Clinical features of keratoacanthomas
-Involute and disappear without any treatment.
-Short rapid growth and volcano morphology
-Do not metastasise.
-When they do disappear they tend to leave an unsightly scar.
-Are not premalignant.
-Less common than SCC but more common in usual skin cancer risk group (sun sensitive skin and high UVR exposure)
What are basal cell carcinomas?
-Keratinocyte tumours whose cells histologically resemble the morphology of basal cells
-Malignant epithelial cells that invade through the basement membrane and can destroy underlying structures such as the eye, cranium or nose.
-They can even track along nerves into the brain.
Epidemiology of BCC
-Commonest skin cancer and the commonest cancer (of any type) in most European countries (higher in Australia)
-UVR related= most common in those with sun sensitive skin, who have received the most UVR exposure/ intermittently exposed skin
-Median age of cases is 67, and the sex incidence is equal.
-BCC incidence increases with age
-More common in immunosuppressed (especially organ transplantation)
Clinical features of BCC
-Translucent quality (blue arrow in the images below), and often translucent papules (‘pearly papules’) surround an ulcerated crater/ crust
-Telangiectasis may be prominent.
-Pigmented BCC= grey/brown/firm/ hard=like bone
-Most found on the middle third of the face, but perhaps 30% occur on other sun exposed sites too such as the scalp, back, legs and arms.

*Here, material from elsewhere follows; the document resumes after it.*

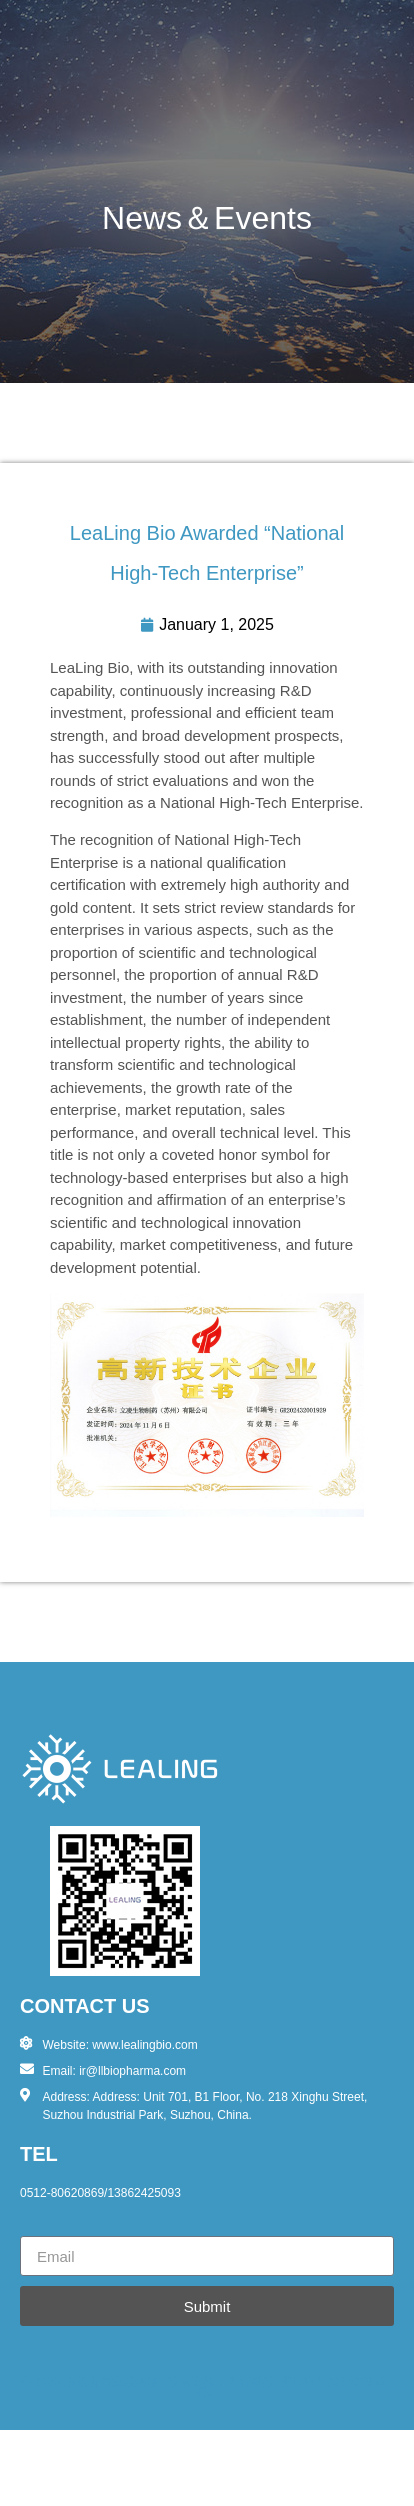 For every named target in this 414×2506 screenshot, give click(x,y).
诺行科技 (251, 2382)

Very rarely they occur on sun protected sites such as the genitalia
-Typical BCC measures less than 1 cm across but some are much larger (>5cm)
-Appear over a matter of months or over many years growing only very slowly.
Types of BCC
-Nodular
=Classic, well-defined tumour margins, excised using surgery
-Superficial
=more common on back and limbs, no significant induration, largely macular, cryotherapy and chemotherapeutic agents
-Morphoeic
=larger than first appear, Moh’s surgery (also for facial), aggressive and recurrence
Micramod= boost immune system
Overall treatment of BCC
-Confirmatory histopathology is required in virtually all cases
-BCC cannot always be reliably distinguished from a number of related tumours (especially benign appendageal tumours).
-Excision with a 4mm margin.
-Cryotherapy, radiotherapy and topical chemotherapeutic agents
Inherited syndromes in BCC
-Gorlin’s syndrome/ Basal Cell Nevus Syndrome
=autosomal dominant
=mutation in the patched (PTCH ) gene that plays a key role in epidermal physiology.
-Clinically these patients present with a large numbers of BCCs at a young age and show small pit-like abnormalities on their palms as as well a variety of extracutaneous abnormalities and dysmorphic facies
-There may not be any family history as new mutations are common and expressivity varies.
-The first ‘hit’ is inherited and the second is the result of UVR.
What are squamous cell carcinomas?
-Keratinocytes derived tumours
-Capable of metastasis so higher mortality
-They are harder to diagnose than BCCs
-Appear on histological grounds to be more differentiated than basal cells
Clinical features of SCC
-Keratinising nodule that may be ulcerated or show excess ‘keratin’ formation: “ugly” and “untidy” looking - often with a ‘yuck’ factor.
=nodules, and vary in size from ~5mm up to 3 or 4cm or greater.
=Some poorly differentiated SCCs appear to have lost their ‘keratinising’ appearance and resemble a piece of raw steak or jam on the skin’s surface.
-Surrounding skin may show many features of photodamage including dermal atrophy, and increased variation in pigmentation and of the skin vasculature.
-Distribution mirrors cumulative UVR exposure: rates are highest on bald headed men, the tops of the ears, faces and backs of the hands.